## WHAT TO PRODUCE
Word for word, write out the entries that follow, omitting all pictures.

## MATERIAL FOR THE TASK

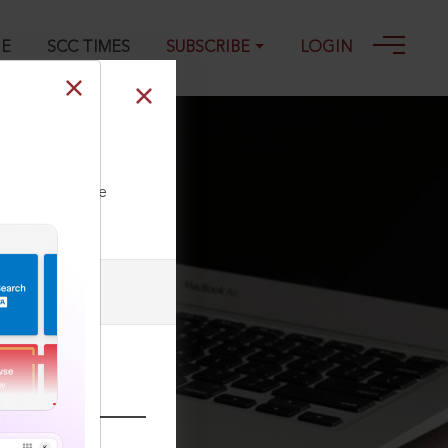
GE
SCC TIMES
SUBSCRIBE
LOGIN
ll our Toll Free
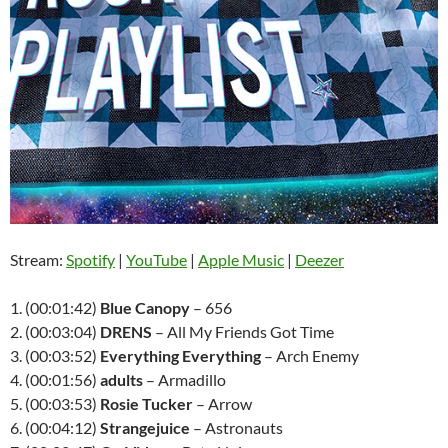
Stream:
Spotify
|
YouTube
|
Apple Music
|
Deezer
1. (00:01:42)
Blue Canopy
– 656
2. (00:03:04)
DRENS
– All My Friends Got Time
3. (00:03:52)
Everything Everything
– Arch Enemy
4. (00:01:56)
adults
– Armadillo
5. (00:03:53)
Rosie Tucker
– Arrow
6. (00:04:12)
Strangejuice
– Astronauts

## REPLY TO THE EXERCISE
GE
SCC TIMES
SUBSCRIBE
LOGIN
ll our Toll Free
Stream:
Spotify
|
YouTube
|
Apple Music
|
Deezer
1. (00:01:42)
Blue Canopy
– 656
2. (00:03:04)
DRENS
– All My Friends Got Time
3. (00:03:52)
Everything Everything
– Arch Enemy
4. (00:01:56)
adults
– Armadillo
5. (00:03:53)
Rosie Tucker
– Arrow
6. (00:04:12)
Strangejuice
– Astronauts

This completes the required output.